ASSIGNED TASK — Restate the lines word for word, from the one containing "nichts getan. Sie konnte keine Be" through the last line of the entries below, without any other lines.

Stored data entries:
※

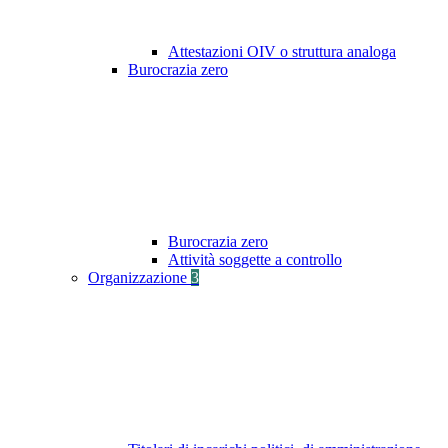
Attestazioni OIV o struttura analoga
Burocrazia zero
Burocrazia zero
Attività soggette a controllo
Organizzazione
3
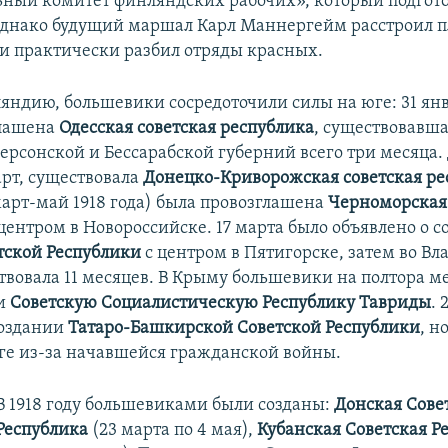
ный комитет финляндских рабочих», который подгот
Однако будущий маршал Карл Маннергейм расстроил 
и практически разбил отряды красных.
яндию, большевики сосредоточили силы на юге: 31 янв
глашена
Одесская советская республика
, существовавша
ерсонской и Бессарабской губерний всего три месяца. 
арт, существовала
Донецко-Криворожская советская ре
март-май 1918 года) была провозглашена
Черноморская
центром в Новороссийске. 17 марта было объявлено о 
тской Республики
с центром в Пятигорске, затем во Вл
твовала 11 месяцев. В Крыму большевики на полтора м
ли
Советскую Социалистическую Республику Тавриды
. 
создании
Татаро-Башкирской Советской Республики
, н
ге из-за начавшейся гражданской войны.
В 1918 году большевиками были созданы:
Донская Сове
Республика
(23 марта по 4 мая),
Кубанская Советская Р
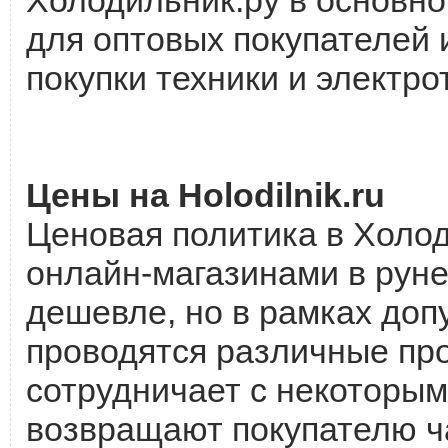
для оптовых покупателей 
покупки техники и электро
Цены на Holodilnik.ru
Ценовая политика в Холод
онлайн-магазинами в руне
дешевле, но в рамках доп
проводятся различные про
сотрудничает с некоторым
возвращают покупателю ча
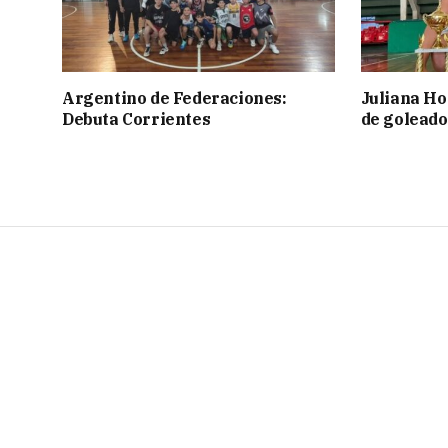
Argentino de Federaciones:
Juliana Ho
Debuta Corrientes
de goleado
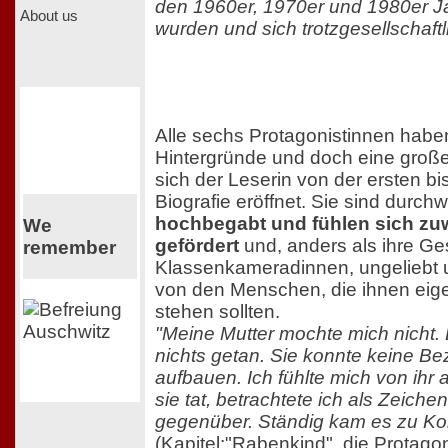
den 1960er, 1970er und 1980er J
About us
wurden und sich trotzgesellschaft
Alle sechs Protagonistinnen haben
Hintergründe und doch eine groß
sich der Leserin von der ersten b
Biografie eröffnet. Sie sind durc
hochbegabt und fühlen sich zuw
We
gefördert
und, anders als ihre Ge
remember
Klassenkameradinnen, ungeliebt
von den Menschen, die ihnen eig
stehen sollten.
"Meine Mutter mochte mich nicht. D
nichts getan. Sie konnte keine Be
aufbauen. Ich fühlte mich von ihr
sie tat, betrachtete ich als Zeiche
gegenüber. Ständig kam es zu Kon
(Kapitel:"Rabenkind", die Protago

※

EXPECTED ANSWER —
nichts getan. Sie konnte keine Be
aufbauen. Ich fühlte mich von ihr
sie tat, betrachtete ich als Zeiche
gegenüber. Ständig kam es zu Kon
(Kapitel:"Rabenkind", die Protago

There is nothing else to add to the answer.